Currently, the price of intelligent assisted driving solutions continues to drop. For example, the price of the Xiaopeng M03 is only around 100,000, and major car companies have followed suit, basically lowering smart driving to 100,000 to 150,000 yuan. Furthermore, with the support of physical AI, application scenarios for intelligent driving have also spawned many opportunities in emerging markets, from the field of private cars to commercial vehicles such as unmanned taxis, unmanned sanitation vehicles, and unmanned logistics vehicles.

Finally, physical intelligence is reshaping the automotive industry chain. Auto companies such as Guangzhou Automobile, Chery, BYD, and Xiaopeng are all involved in the robot business. Robots integrate cutting-edge technologies such as AI, high-end manufacturing, and new materials. They are the best implementation scenario for physical AI, and have huge prospects in manufacturing, home, and medical care. According to the “China Development Report 2025” forecast, the size of China's physical intelligence market is expected to reach 400 billion yuan by 2030. Currently, artificial intelligence has been commercialized, mainly in startups, such as Yushu, but it is still in the prototype stage. Car companies have not yet achieved obvious results in this business, but they will form a new growth curve after the scale explodes.
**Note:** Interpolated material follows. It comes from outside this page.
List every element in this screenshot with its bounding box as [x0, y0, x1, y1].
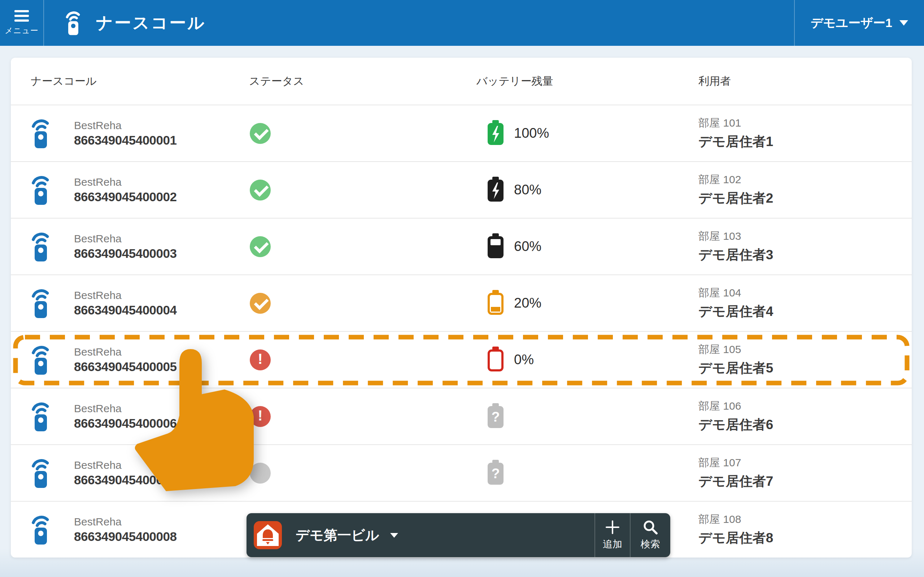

The industry ushered in an inflection point in valuation, focusing on leading targets

Looking at the capital market, valuations of almost all NEV brands have been simultaneously retreating since the fourth quarter of last year, with a maximum retracement of more than 60%. This wave of negative valuations has bottomed out, and the three major growth variables are leading to inflection points in valuations.

In the last two weeks, valuations in the automotive sector have risen across the board. BYD's H shares have risen by more than 15%, while targets such as Xiaopeng, Geely, and Zero Sport have also risen by more than 10%. The industry has ushered in a revaluation cycle. Among them, BYD is the overall leader in the industry and Zero Run is at the top of the list of new forces, and it is expected that it will be the first to benefit from the valuation reshaping opportunities brought about by the three major increases.

BYD's strongest company, Hengqiang, stands out from its peers in sales. Overseas exports are growing rapidly, and are expected to exceed 1.8 million units throughout the year. Meanwhile, large capital was also the first to bet. Currently, the PE valuation is 25 times. The Huachuang Securities Research Report said that the company's flash charging+intelligent strategy is two-wheel drive, leading technology to consolidate the basic domestic sales market, while relying on iterative technology to build product competitiveness, domestic sales are recovering month by month. The company has gradually broken out of a fundamental low point, and the bottom of the stock price can be expected to recover.

As the leader of new power brands, Zero Run continues to lead in sales volume and performance. At the same time, it is also one of the few new power brands that have achieved comprehensive balance in growth, profit, and cash flow. Although affected during the sector pullback period, it has shown a spiral upward trend in valuation since its launch. The company was also favored by many investment banks. Among them, Huachuang Securities gave it a “strong” rating, with a target price of HK$58.85, which is 56% premium compared to the current price.

Overall, the valuation of the NEV industry has fallen into a golden pit, sales have continued to grow, and three major growth variables have emerged. The export market, emerging racetracks, and robots are jointly driving a new growth curve, and improvements in fundamentals have ushered in a reshaping of valuations. However, the industry has maintained the trend of strong players. BYD has taken the lead, and Zero Run has also stood at the top of the list among new forces, showing the “Double Dragon Dance Together” scene. Although other new energy brands are divided, they have maintained a strong growth trend. The industry has ushered in an inflection point in valuation, and we can focus on leading targets.